You could convert your TFBS data to BED:
#!/usr/bin/env perl
use strict;
use warnings;
my @line = map { [] } 1..6;
my $idx = 0;
while(<STDIN>) {
chomp;
if ($_ =~ '^>') {
my @elems = split(/[>:\-\\(\\)]/, $_);
if (!defined $elems[4]) {
$elems[4] = "-";
}
$line[0] = $elems[1];
$line[1] = $elems[2];
$line[2] = $elems[3];
$line[3] = "id-".$idx++;
$line[4] = 0;
$line[5] = $elems[4];
print join("\t", @line)."\n";
}
}
Usage:
$ ./tfbs2bed.pl < tfbs.txt | sort-bed - > tfbs.bed
Then pad this BED file by whatever window you like, say a roughly 1000 base window that is centered on the binding site - in other words, 500 bases that are up- and downstream of the edges of each binding site:
$ bedops --range 500 --everything tfbs.bed > tfbs_1kpad.bed
Then do set operations to retrieve the genes associated with these windows.

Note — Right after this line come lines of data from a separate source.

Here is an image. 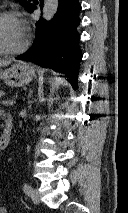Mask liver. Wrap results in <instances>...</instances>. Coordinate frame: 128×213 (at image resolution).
<instances>
[{
    "instance_id": "1",
    "label": "liver",
    "mask_w": 128,
    "mask_h": 213,
    "mask_svg": "<svg viewBox=\"0 0 128 213\" xmlns=\"http://www.w3.org/2000/svg\"><path fill=\"white\" fill-rule=\"evenodd\" d=\"M10 64L9 60H0V67H4Z\"/></svg>"
}]
</instances>
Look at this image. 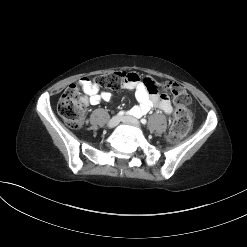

First, depending on the genome you are working with, you might download a set of human (hg19) genes, using gtf2bed to make a BED file, e.g.:
$ wget -qO- ftp://ftp.sanger.ac.uk/pub/gencode/Gencode_human/release_21/gencode.v21.annotation.gtf.gz \
| gunzip -c - \
| gtf2bed - \
| grep -w gene - \
> gencode.v21.genes.bed
Second, you could then look for any of these genes that overlap your TFBS windows:
$ bedops --element-of 1 gencode.v21.genes.bed tfbs_1kpad.bed > genes_overlapping_tfbs_1kpad.bed
As a rough TSS, you might grab the start position of the forward-stranded gene subset and then use bedops to pad the upstream range, say by 1000 bases (you can adjust padding to match the size of the promoter region you are interested in):
$ awk '$6=="+"' genes_overlapping_tfbs_1kpad.bed \
| awk '{$3=$2+1; print $0}' - \
| bedops --range 1000:0 --everything - \
> genes_overlapping_tfbs_1kpad.for.tss.upstream1k.bed
Then repeat this for the reverse strand, using the end position as the transcriptional start site of the gene, padding "downstream" (which is really upstream of the TSS, relative to strand orientation):
$ awk '$6=="-"' genes_overlapping_tfbs_1kpad.bed \
| awk '{$2=$3-1; print $0}' - \
| bedops --range 0:1000 --everything - \
> genes_overlapping_tfbs_1kpad.rev.tss.upstream1k.bed
Then union the two files into one BED file:
$ bedops --everything genes_overlapping_tfbs_1kpad.*.tss.upstream1k.bed > genes_overlapping_tfbs_1kpad.tss.upstream1k.bed
This final file contains 1k regions upstream of the TSS of any genes that overlap an approximately 1k window centered on each MEF2 binding site.